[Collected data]
##############################

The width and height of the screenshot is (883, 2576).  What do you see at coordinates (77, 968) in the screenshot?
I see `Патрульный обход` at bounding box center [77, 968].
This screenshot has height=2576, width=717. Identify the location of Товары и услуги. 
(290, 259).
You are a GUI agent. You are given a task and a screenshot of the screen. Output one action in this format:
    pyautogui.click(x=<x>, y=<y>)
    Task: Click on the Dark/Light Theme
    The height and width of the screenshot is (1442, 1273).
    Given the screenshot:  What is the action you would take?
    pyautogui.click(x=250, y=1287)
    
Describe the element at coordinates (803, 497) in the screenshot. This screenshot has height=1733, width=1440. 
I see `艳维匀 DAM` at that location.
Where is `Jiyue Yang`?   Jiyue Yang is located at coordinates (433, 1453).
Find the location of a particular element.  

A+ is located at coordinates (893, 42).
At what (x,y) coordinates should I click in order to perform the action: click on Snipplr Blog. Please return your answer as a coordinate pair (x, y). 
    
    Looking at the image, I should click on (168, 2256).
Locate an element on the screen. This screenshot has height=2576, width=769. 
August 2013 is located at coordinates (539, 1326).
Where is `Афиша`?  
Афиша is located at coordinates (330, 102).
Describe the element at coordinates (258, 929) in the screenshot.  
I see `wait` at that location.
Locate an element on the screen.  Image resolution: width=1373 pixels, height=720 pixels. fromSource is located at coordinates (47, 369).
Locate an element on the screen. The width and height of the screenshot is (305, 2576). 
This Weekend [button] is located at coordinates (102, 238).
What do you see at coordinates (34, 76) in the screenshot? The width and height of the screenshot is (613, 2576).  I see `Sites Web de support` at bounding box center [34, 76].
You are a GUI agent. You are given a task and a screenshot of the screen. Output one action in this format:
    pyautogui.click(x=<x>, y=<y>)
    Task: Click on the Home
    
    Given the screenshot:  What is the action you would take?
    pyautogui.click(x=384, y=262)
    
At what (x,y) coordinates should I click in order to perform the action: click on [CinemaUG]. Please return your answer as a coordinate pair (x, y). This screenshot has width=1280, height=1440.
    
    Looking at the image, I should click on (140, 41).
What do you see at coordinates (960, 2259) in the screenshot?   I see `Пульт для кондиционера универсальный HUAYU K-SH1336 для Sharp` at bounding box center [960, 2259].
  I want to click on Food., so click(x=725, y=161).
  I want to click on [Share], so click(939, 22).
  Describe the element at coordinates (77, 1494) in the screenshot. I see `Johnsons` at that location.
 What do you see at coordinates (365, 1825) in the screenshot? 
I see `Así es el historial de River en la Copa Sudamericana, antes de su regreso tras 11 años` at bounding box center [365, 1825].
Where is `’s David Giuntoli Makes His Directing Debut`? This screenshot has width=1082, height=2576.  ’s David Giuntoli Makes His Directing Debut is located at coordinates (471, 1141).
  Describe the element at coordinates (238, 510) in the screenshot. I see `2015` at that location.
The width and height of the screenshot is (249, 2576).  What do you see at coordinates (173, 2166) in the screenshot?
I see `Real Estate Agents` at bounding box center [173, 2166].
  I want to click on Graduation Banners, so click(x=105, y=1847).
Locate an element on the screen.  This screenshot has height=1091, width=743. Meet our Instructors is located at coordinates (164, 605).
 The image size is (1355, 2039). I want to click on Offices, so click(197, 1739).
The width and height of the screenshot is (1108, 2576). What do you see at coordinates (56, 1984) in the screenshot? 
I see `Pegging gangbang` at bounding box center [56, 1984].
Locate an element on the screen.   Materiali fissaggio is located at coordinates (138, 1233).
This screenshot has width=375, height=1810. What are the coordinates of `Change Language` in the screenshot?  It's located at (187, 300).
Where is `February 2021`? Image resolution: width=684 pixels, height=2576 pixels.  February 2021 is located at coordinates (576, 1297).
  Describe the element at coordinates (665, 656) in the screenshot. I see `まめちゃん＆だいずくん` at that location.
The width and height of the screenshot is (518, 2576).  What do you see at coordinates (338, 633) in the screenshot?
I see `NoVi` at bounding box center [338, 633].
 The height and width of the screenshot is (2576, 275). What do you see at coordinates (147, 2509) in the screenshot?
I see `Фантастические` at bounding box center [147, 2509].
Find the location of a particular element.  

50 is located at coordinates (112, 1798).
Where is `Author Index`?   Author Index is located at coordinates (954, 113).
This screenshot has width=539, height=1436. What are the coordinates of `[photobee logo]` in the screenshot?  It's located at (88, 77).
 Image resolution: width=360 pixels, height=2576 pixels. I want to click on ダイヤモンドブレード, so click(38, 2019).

##############################

THE PROBLEM: Output every entry exactly as given.

TASK RESULT:
The width and height of the screenshot is (883, 2576).  What do you see at coordinates (77, 968) in the screenshot?
I see `Патрульный обход` at bounding box center [77, 968].
This screenshot has height=2576, width=717. Identify the location of Товары и услуги. 
(290, 259).
You are a GUI agent. You are given a task and a screenshot of the screen. Output one action in this format:
    pyautogui.click(x=<x>, y=<y>)
    Task: Click on the Dark/Light Theme
    The height and width of the screenshot is (1442, 1273).
    Given the screenshot:  What is the action you would take?
    pyautogui.click(x=250, y=1287)
    
Describe the element at coordinates (803, 497) in the screenshot. This screenshot has height=1733, width=1440. 
I see `艳维匀 DAM` at that location.
Where is `Jiyue Yang`?   Jiyue Yang is located at coordinates (433, 1453).
Find the location of a particular element.  

A+ is located at coordinates (893, 42).
At what (x,y) coordinates should I click in order to perform the action: click on Snipplr Blog. Please return your answer as a coordinate pair (x, y). 
    
    Looking at the image, I should click on (168, 2256).
Locate an element on the screen. This screenshot has height=2576, width=769. 
August 2013 is located at coordinates (539, 1326).
Where is `Афиша`?  
Афиша is located at coordinates (330, 102).
Describe the element at coordinates (258, 929) in the screenshot.  
I see `wait` at that location.
Locate an element on the screen.  Image resolution: width=1373 pixels, height=720 pixels. fromSource is located at coordinates (47, 369).
Locate an element on the screen. The width and height of the screenshot is (305, 2576). 
This Weekend [button] is located at coordinates (102, 238).
What do you see at coordinates (34, 76) in the screenshot? The width and height of the screenshot is (613, 2576).  I see `Sites Web de support` at bounding box center [34, 76].
You are a GUI agent. You are given a task and a screenshot of the screen. Output one action in this format:
    pyautogui.click(x=<x>, y=<y>)
    Task: Click on the Home
    
    Given the screenshot:  What is the action you would take?
    pyautogui.click(x=384, y=262)
    
At what (x,y) coordinates should I click in order to perform the action: click on [CinemaUG]. Please return your answer as a coordinate pair (x, y). This screenshot has width=1280, height=1440.
    
    Looking at the image, I should click on (140, 41).
What do you see at coordinates (960, 2259) in the screenshot?   I see `Пульт для кондиционера универсальный HUAYU K-SH1336 для Sharp` at bounding box center [960, 2259].
  I want to click on Food., so click(x=725, y=161).
  I want to click on [Share], so click(939, 22).
  Describe the element at coordinates (77, 1494) in the screenshot. I see `Johnsons` at that location.
 What do you see at coordinates (365, 1825) in the screenshot? 
I see `Así es el historial de River en la Copa Sudamericana, antes de su regreso tras 11 años` at bounding box center [365, 1825].
Where is `’s David Giuntoli Makes His Directing Debut`? This screenshot has width=1082, height=2576.  ’s David Giuntoli Makes His Directing Debut is located at coordinates (471, 1141).
  Describe the element at coordinates (238, 510) in the screenshot. I see `2015` at that location.
The width and height of the screenshot is (249, 2576).  What do you see at coordinates (173, 2166) in the screenshot?
I see `Real Estate Agents` at bounding box center [173, 2166].
  I want to click on Graduation Banners, so click(x=105, y=1847).
Locate an element on the screen.  This screenshot has height=1091, width=743. Meet our Instructors is located at coordinates (164, 605).
 The image size is (1355, 2039). I want to click on Offices, so click(197, 1739).
The width and height of the screenshot is (1108, 2576). What do you see at coordinates (56, 1984) in the screenshot? 
I see `Pegging gangbang` at bounding box center [56, 1984].
Locate an element on the screen.   Materiali fissaggio is located at coordinates (138, 1233).
This screenshot has width=375, height=1810. What are the coordinates of `Change Language` in the screenshot?  It's located at (187, 300).
Where is `February 2021`? Image resolution: width=684 pixels, height=2576 pixels.  February 2021 is located at coordinates (576, 1297).
  Describe the element at coordinates (665, 656) in the screenshot. I see `まめちゃん＆だいずくん` at that location.
The width and height of the screenshot is (518, 2576).  What do you see at coordinates (338, 633) in the screenshot?
I see `NoVi` at bounding box center [338, 633].
 The height and width of the screenshot is (2576, 275). What do you see at coordinates (147, 2509) in the screenshot?
I see `Фантастические` at bounding box center [147, 2509].
Find the location of a particular element.  

50 is located at coordinates (112, 1798).
Where is `Author Index`?   Author Index is located at coordinates (954, 113).
This screenshot has width=539, height=1436. What are the coordinates of `[photobee logo]` in the screenshot?  It's located at (88, 77).
 Image resolution: width=360 pixels, height=2576 pixels. I want to click on ダイヤモンドブレード, so click(38, 2019).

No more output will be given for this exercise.